--- WHAT YOU SHOULD DO ---
Begin at the line containing "I need masks" and copy each line exactly through the end of the records, leaving out what comes before.

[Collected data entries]

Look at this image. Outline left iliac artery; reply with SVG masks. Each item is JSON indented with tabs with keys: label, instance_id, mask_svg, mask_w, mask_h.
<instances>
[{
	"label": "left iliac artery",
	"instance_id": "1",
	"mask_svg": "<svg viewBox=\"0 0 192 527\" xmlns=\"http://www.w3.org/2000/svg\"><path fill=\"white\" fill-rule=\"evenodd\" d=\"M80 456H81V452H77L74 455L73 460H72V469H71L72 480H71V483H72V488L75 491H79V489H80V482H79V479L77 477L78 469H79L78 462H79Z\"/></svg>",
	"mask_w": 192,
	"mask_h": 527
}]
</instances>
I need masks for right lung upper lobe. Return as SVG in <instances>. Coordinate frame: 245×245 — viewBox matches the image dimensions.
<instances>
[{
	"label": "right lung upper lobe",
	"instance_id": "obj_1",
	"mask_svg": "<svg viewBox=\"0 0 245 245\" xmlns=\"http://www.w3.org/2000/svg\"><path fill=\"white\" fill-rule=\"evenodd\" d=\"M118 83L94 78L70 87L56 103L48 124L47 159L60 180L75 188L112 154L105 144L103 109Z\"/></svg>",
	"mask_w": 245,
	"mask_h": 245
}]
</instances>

--- ANSWER TO THIS TASK ---
I need masks for right lung upper lobe. Return as SVG in <instances>. Coordinate frame: 245×245 — viewBox matches the image dimensions.
<instances>
[{
	"label": "right lung upper lobe",
	"instance_id": "obj_1",
	"mask_svg": "<svg viewBox=\"0 0 245 245\" xmlns=\"http://www.w3.org/2000/svg\"><path fill=\"white\" fill-rule=\"evenodd\" d=\"M118 83L94 78L70 87L56 103L48 124L47 159L60 180L75 188L112 154L105 144L103 109Z\"/></svg>",
	"mask_w": 245,
	"mask_h": 245
}]
</instances>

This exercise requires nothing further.